Commentary and analysis
Pacific democracy: dilemmas of intervention, Jon Fraenkel, Open Democracy, 28 November 2006
“Australian and New Zealand troops descended on riot-torn Tonga on 18 November 2006, after demonstrators burned down most of the business district in the capital, Nuku’alofa. The deployment represents the latest stepping up in Antipodean intervention along the southwest Pacific “arc of instability”. The regional formula implanted in many minds in recent years – local riots, security breakdowns, government crises, coup fears – appears to lend itself naturally to a call for such intervention as the most appropriate solvent for the Pacific Islands’ internal political tensions. But is it?”

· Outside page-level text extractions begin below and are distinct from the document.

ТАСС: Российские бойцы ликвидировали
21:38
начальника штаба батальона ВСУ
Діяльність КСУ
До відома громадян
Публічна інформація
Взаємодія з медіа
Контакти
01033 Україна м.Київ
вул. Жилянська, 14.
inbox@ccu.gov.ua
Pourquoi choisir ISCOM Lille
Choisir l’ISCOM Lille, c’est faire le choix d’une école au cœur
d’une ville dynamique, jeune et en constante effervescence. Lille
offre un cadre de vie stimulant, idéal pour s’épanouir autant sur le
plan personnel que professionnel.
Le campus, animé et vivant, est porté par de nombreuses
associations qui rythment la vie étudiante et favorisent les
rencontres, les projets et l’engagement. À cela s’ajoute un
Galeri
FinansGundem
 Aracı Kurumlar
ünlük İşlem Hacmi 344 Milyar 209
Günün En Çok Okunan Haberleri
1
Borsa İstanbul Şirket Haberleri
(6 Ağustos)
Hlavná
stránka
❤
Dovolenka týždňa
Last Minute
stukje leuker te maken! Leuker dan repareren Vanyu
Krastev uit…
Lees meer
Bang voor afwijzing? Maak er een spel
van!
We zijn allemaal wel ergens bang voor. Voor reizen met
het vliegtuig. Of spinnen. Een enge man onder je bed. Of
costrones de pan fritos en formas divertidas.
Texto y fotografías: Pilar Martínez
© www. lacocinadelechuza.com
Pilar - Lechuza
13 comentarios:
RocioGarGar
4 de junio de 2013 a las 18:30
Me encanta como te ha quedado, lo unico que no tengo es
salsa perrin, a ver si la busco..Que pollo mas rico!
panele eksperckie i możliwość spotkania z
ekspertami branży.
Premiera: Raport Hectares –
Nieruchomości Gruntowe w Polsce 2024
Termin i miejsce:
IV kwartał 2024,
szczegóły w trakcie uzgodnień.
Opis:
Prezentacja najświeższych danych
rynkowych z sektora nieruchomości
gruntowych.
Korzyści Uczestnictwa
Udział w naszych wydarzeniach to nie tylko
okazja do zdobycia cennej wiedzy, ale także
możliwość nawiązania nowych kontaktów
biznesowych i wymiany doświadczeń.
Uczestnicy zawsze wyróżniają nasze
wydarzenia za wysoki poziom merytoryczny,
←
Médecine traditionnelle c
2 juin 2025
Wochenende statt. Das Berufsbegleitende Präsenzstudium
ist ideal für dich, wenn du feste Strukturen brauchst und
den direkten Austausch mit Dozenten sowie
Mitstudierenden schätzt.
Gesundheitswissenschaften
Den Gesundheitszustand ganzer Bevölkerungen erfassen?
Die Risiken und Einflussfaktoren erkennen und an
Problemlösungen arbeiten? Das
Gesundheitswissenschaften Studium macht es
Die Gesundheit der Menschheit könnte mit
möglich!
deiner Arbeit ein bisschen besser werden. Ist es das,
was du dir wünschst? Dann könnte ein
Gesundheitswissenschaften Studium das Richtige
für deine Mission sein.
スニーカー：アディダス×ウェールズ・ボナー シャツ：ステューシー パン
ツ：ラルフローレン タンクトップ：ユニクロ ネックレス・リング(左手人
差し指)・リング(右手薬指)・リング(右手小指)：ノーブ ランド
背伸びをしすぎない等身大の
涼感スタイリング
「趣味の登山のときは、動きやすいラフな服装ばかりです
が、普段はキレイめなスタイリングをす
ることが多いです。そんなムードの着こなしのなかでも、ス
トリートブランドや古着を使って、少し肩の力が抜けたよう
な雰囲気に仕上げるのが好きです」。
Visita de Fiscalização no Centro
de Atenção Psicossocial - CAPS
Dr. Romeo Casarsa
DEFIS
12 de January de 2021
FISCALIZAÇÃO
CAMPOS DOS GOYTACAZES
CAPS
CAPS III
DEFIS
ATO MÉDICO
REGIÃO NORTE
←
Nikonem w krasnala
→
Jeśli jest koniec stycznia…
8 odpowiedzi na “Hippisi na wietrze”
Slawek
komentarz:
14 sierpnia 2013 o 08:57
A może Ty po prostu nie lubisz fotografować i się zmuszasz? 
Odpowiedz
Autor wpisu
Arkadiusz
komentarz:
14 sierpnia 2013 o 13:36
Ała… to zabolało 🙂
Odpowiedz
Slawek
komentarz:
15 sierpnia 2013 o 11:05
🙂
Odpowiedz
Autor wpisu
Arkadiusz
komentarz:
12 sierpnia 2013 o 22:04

Howard’s doctrine, Shahar Hameiri, On line opinion, 28 November 2006
“The dispatching of Australian troops and Federal Police officers to the Kingdom of Tonga demonstrates just how much Australian foreign policy in the Pacific has changed in recent years. Australian Prime Minister John Howard called the Tonga mission an “act of brotherly generosity”, but in the not-so-distant past Australia had been very reluctant to commit its security forces to tackle the domestic security problems of its Pacific neighbours…..
“…..What the pro-democracy riots in Tonga represent, more than anything else, is the dissatisfaction of many Tongans with the market-friendly policies pursued by the late monarch Taufa’ahau Tupou IV, which have led to even greater concentration of wealth. The Tongan Government’s reputation has also suffered in recent years as a result of a series of shady and unsuccessful investments and an unpopular clamp-down on media freedom in 2003. Combine this with a relatively well-educated population and the picture is not so much that of lawlessness but of political discontent. As with the April riots in Honiara, we once again see disaffection turn into racism, with Chinese shop-owners targeted by rioters.
“The Australian Government, through its aid program, has attempted to shore up the very same market-friendly reforms that partly led to the recent riots. Furthermore, it is clear that there is no substitute for the current undemocratic power structure if economic reforms are to be further embedded, considering the country’s very uneven wealth distribution. Ironically, then, one arm of government was sent to contain a conflict that emerged in part due to policies promoted by another arm of government. Of course, Australian aid is only a fraction of the sum-total received by Tonga each year, but the emphasis on state building for market-led development is common to all major donors. For as long as the fundamentals of the government’s development dogma remain unquestioned, Australian troops and police officers will continue to be deployed to Pacific states to put out spot-fires, without truly addressing the root of the problem.”